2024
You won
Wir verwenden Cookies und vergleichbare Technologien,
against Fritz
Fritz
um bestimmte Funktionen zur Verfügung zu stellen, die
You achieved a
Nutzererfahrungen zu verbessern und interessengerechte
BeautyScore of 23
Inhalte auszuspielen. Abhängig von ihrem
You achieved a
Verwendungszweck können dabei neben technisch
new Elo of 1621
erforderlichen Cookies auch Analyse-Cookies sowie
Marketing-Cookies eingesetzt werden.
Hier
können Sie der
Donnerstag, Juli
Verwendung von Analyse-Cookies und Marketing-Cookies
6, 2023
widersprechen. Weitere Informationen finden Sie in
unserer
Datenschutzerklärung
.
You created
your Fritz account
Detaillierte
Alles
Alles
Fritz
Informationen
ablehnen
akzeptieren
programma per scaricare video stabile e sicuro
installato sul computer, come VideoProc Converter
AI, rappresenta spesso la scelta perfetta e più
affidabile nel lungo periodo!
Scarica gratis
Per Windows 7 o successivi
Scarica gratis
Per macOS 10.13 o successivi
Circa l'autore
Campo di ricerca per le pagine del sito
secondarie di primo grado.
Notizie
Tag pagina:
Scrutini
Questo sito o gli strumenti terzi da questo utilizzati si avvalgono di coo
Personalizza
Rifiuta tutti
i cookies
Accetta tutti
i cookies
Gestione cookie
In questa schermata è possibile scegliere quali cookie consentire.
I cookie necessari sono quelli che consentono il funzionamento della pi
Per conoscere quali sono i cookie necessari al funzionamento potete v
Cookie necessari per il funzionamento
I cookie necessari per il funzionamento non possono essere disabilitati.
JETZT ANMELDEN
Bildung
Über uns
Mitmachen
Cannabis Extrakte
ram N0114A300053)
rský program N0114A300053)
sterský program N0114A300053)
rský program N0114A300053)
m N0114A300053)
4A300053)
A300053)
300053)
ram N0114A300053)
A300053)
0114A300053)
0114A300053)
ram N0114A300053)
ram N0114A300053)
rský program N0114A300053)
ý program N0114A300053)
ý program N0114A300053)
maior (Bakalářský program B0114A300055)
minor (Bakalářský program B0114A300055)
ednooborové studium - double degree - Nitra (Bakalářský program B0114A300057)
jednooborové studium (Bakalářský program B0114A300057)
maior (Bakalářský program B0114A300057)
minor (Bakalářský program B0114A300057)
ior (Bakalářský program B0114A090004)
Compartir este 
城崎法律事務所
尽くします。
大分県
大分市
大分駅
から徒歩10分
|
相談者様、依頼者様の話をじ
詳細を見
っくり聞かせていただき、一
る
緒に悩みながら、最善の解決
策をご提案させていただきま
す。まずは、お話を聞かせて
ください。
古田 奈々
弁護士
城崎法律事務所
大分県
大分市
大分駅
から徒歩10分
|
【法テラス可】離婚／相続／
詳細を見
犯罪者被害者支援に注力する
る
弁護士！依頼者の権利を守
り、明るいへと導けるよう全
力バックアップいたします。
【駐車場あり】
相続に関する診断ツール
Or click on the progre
=======
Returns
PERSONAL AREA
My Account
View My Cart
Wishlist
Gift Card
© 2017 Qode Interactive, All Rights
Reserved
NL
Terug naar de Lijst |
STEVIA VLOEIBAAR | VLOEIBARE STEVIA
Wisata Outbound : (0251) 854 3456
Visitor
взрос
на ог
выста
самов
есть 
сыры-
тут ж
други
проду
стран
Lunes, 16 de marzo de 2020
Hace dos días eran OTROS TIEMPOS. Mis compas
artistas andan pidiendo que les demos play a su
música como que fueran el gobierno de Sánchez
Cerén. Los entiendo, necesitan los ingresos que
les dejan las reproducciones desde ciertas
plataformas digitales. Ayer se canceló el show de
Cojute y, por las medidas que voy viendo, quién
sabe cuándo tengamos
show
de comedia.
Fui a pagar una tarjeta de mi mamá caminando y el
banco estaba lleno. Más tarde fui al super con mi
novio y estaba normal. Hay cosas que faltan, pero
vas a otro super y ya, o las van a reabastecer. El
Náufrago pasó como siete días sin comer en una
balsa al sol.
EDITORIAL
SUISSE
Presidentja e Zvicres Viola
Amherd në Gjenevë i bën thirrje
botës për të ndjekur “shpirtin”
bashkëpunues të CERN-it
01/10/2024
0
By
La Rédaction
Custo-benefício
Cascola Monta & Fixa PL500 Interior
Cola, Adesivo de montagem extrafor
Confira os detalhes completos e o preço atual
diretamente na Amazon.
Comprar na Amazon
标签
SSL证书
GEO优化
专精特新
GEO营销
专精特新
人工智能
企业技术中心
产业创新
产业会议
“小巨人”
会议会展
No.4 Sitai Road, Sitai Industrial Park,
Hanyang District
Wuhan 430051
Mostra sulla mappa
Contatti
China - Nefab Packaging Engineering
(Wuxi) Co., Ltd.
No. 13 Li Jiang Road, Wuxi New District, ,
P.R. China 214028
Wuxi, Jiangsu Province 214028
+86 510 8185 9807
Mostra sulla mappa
=======
Within the entries above, some lines may contain "necessari". Report how many, and nothing else.

RESULT FOR THIS TASK =
4